I prefer to use Twitter over email for customer support inquiries because it creates a public record for others to discover similar to the Q&A section of product detail pages on e-commerce sites. I may not need to ask a support question at all if the answer is already provided via a Twitter search.
I still don't understand why you can't see the "@s" from a Twitter accounts page.
It feels like you're shouting into the void unless you're Twitter famous. Why should I have to get a second job growing an online fanbase just to not get screwed over?
I do not know anyone that would consider contacting them for anything, nor do I know any business owners that would care if someone did contact them. Google reviews/yelp/TripAdvisor/twitter/etc reviews seem much more impactful. Or a chargeback with payment card company is the problem is really serious.

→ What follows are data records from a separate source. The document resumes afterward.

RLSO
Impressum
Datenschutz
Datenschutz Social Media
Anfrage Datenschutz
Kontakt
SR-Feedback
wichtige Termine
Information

I mean - there are billions of tools out there and you can't be expected to personally vet all of them - but if my experience in leveraging the BBB has been quite fruitful and your experience is just a lack of any interactions then doesn't it make sense that you might be clinging to ignorance in this instance?
how would people use it? if i have a complaint i would search for other people making the same complaint? even if it's something like "my burger was cold"?
The other customer would know it wasn't a one-off issue and feel more justified airing their grievances in a public forum since it may be a systemic issue. If a burger king location served a burger cold once in thirty years of operations yea I still want a replacement burger but it's no biggie - if it does that dozens of times a day their corporate image deserves to be dragged through the mud.
When it's a restaurant we regularly patronize we can offer the feedback directly with confidence about the severity, when it's something we use once in a blue moon (like an airline for most of us) we don't know if that poor service was basically par for the course.